Now, most people work 9a-5p or a little longer and go home to dinner and bed. But do I get to do that? NO WAY!!! I get to my office at 8a-9a, then go to meetings, do paperwork, e-mail people for the day, eat a quick lunch, and then start getting ready for youth!
This translates into a 13 hour day at work. Now, as long as that sounds, I get free meals, and I get to do amazing stuff like, record and write music. Its ideal.  

Today, I felt really good because I have been inspired :) to write a lot of new songs and I got to record them today. I am pretty pumped. My night will be over at 6p and then I get to go home, watch TV, do some homework, and then drift off to sleep. Overall, I think I have it pretty good.

-Free food + Song writing + Facebooking = Awesome!

Monday, October 6, 2008

I Swear She Makes Me Quiet....

Today, I am in the midst of a hard day at work. I had staff chapel at 9:15 am and went straight from there to CPR/First Aid Training and by the time I woke up from that lull, it was 12:30 pm and I have gotten nothing accomplished. I am now racing the clock to to try and get chord charts made, planning center all lined up and figure out what to do in my guitar lesson today. Why is it that the smallest of tasks seem huge in light of time shortage? 

This weekend was so long and I came to realize one thing...the importance of sleep! Although I had an eventful, fun weekend, I am feeling it right around my eyes. I spent too much time running around and being busy and totally missed out on rest.
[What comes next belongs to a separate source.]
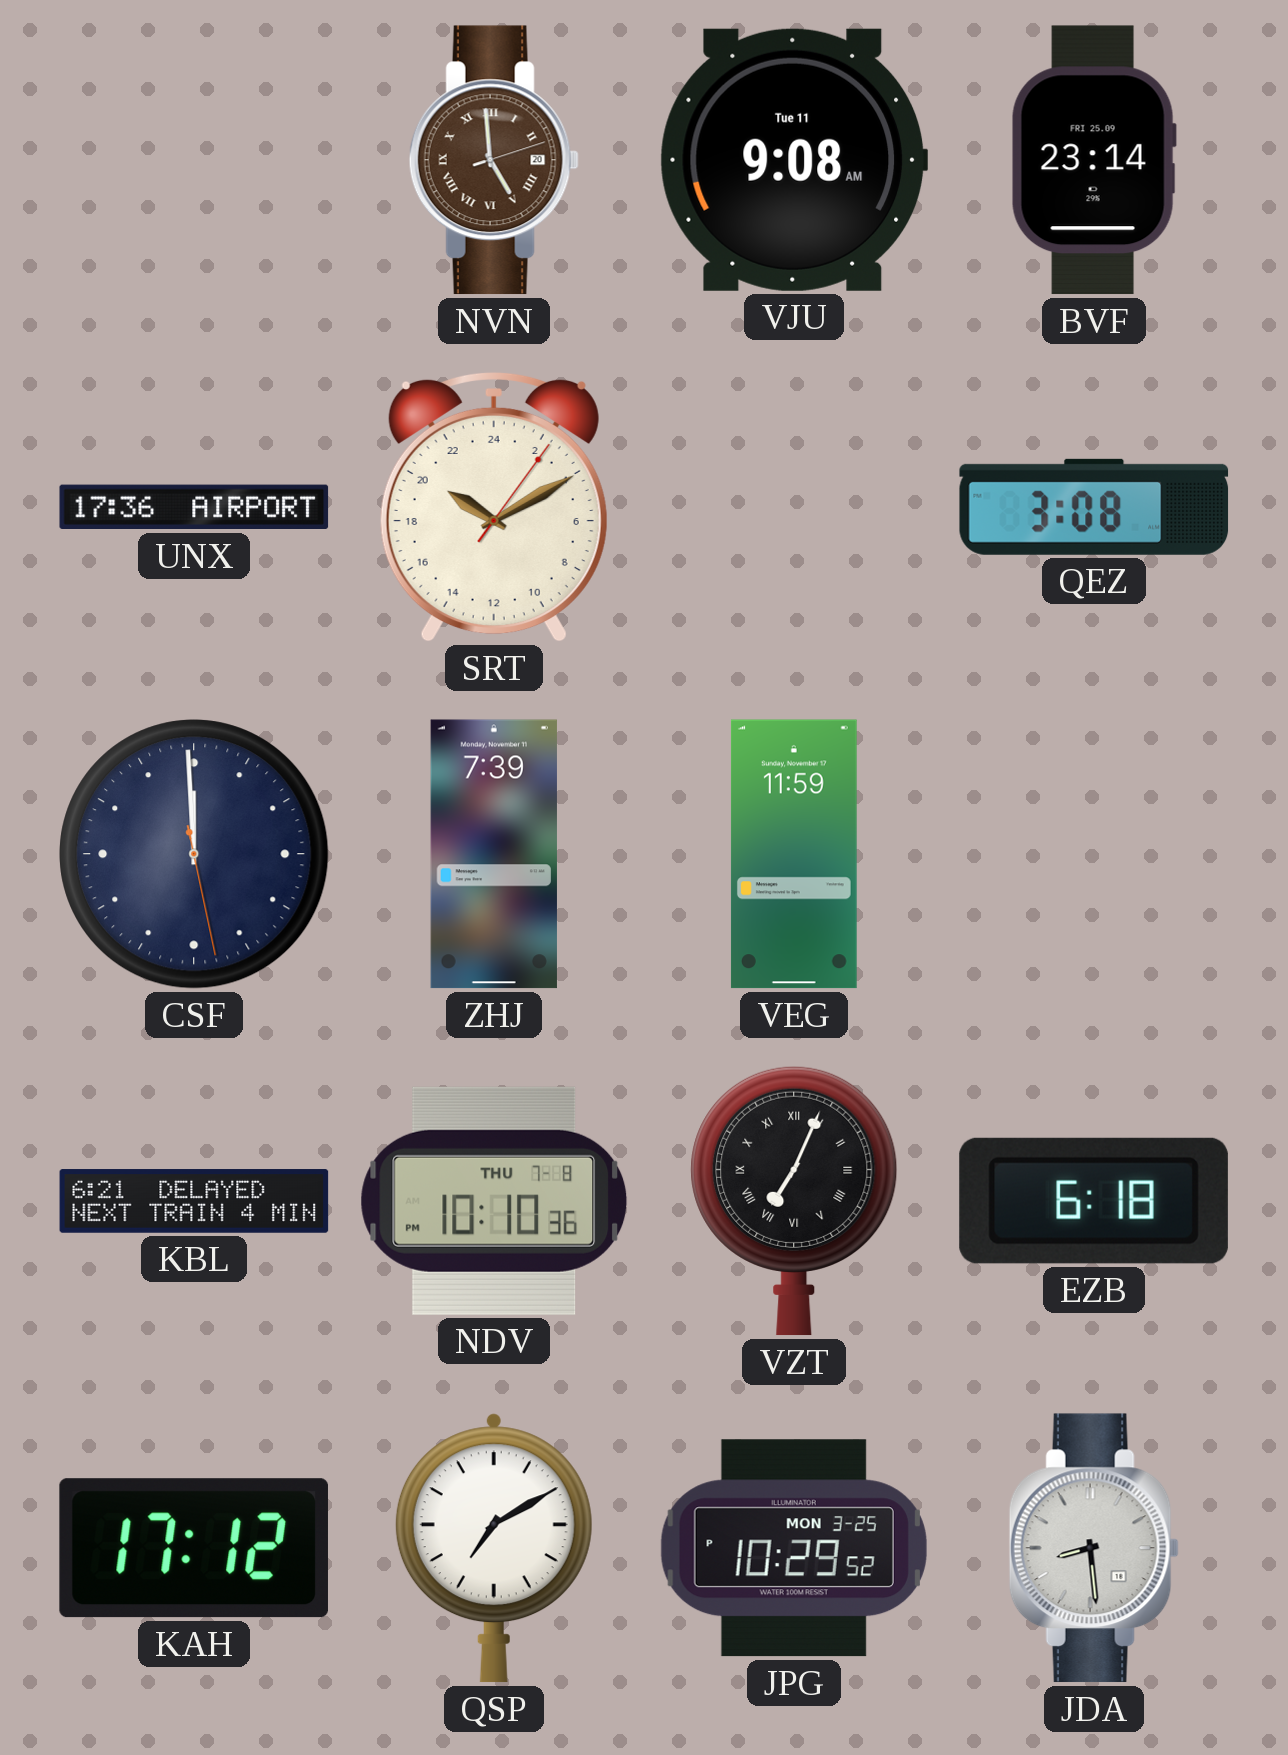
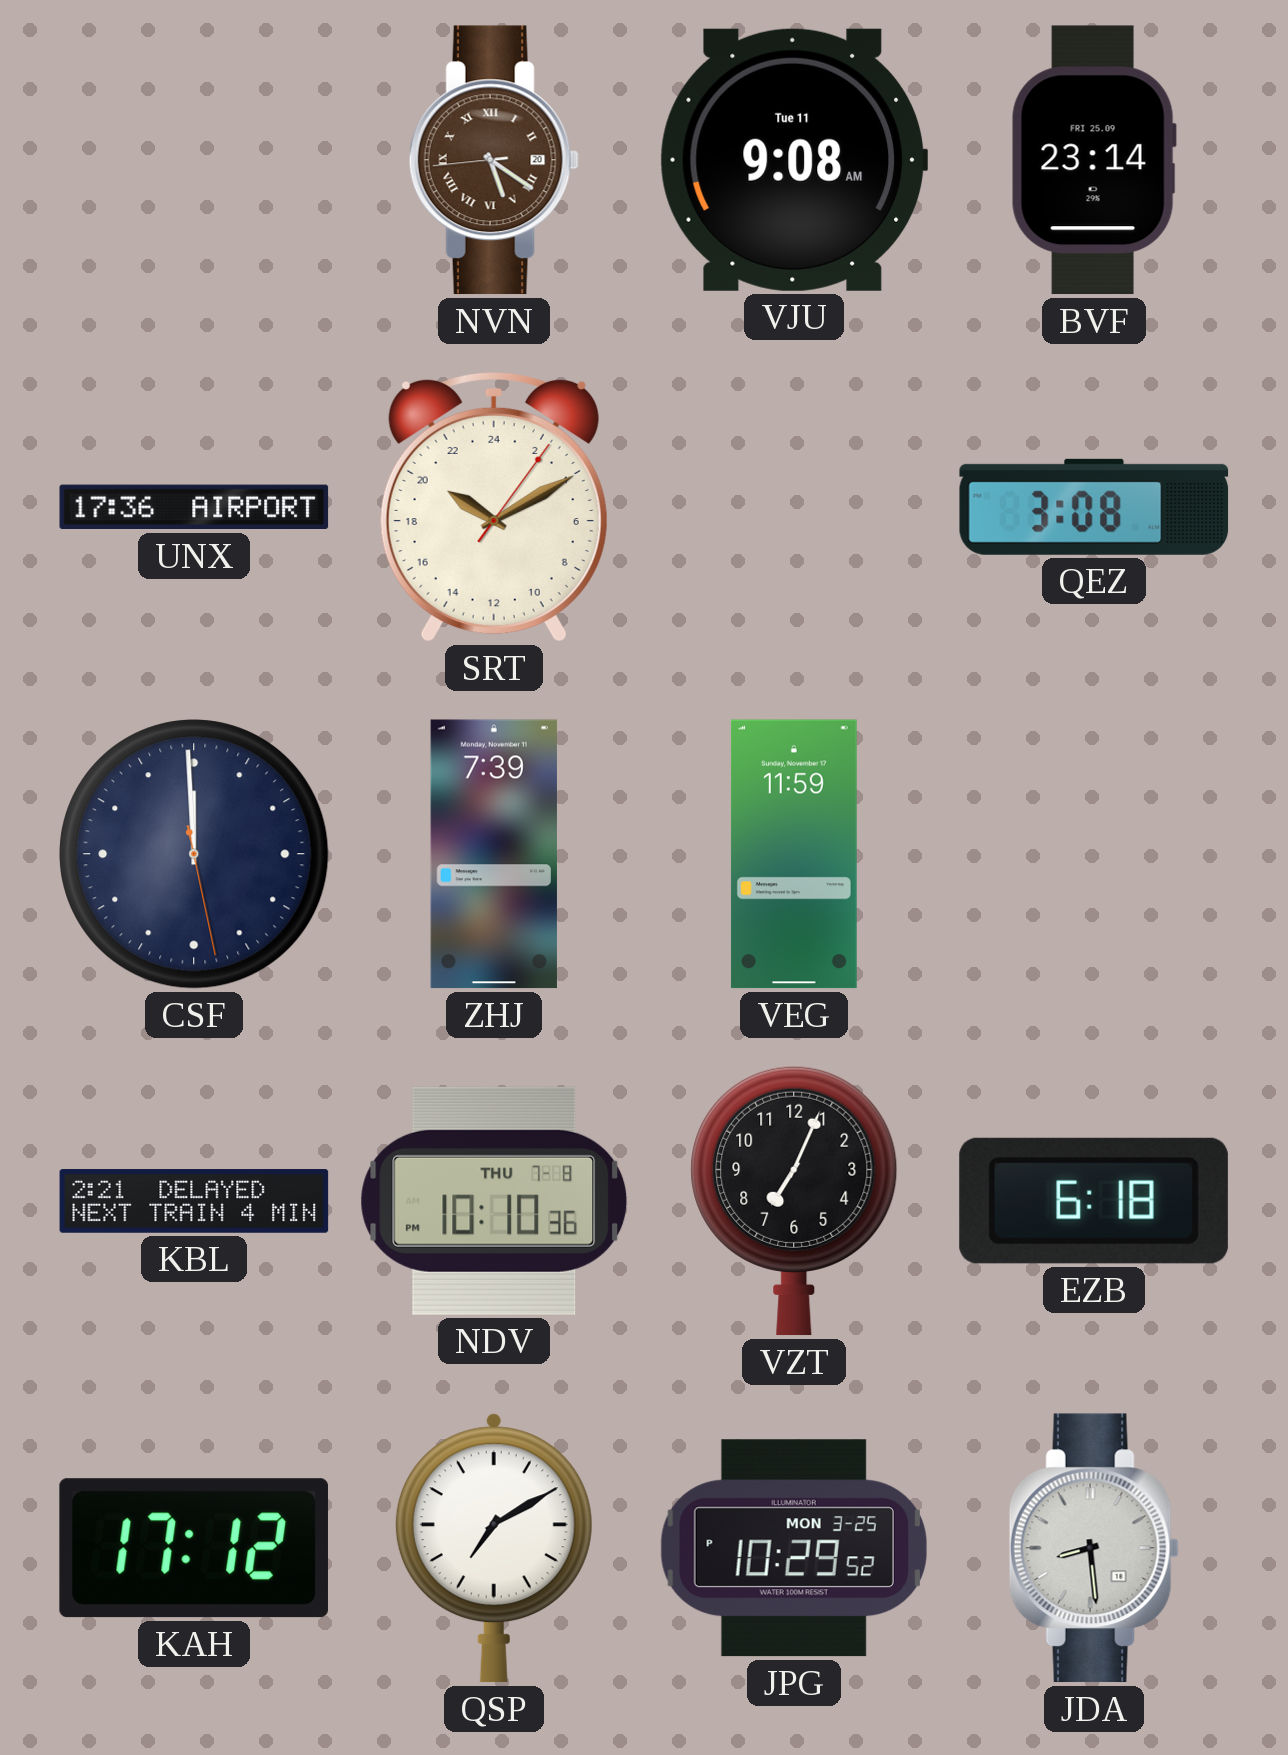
NVN: 4:59 -> 5:20
KBL: 6:21 -> 2:21
VZT numerals: Roman -> Arabic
One good thing did come out of this past weekend. I started to think about why I keep falling for this girl. Ready for a list....because here it comes.
  • She has a way of seeing through me
  • She makes me smile
  • She has the most amazing smile
  • She doesn't play stupid games
  • She's the one who I can be myself around

A bit sappy. Sorry. Now to finish with something manly to regain my status as a male.

I LOVE FOOTBALL. Done

Saturday, October 4, 2008

Thats A Good Point Bear, We Should Try That....

I am absolutely crazy about this weather...it makes my heart sing. Speaking of singing, I think it behooves you to go to my bands show and hear me sing. October 11th...DEAL!

In other news. I have decided to grow my hair out. Lets hear how long you think I should get it.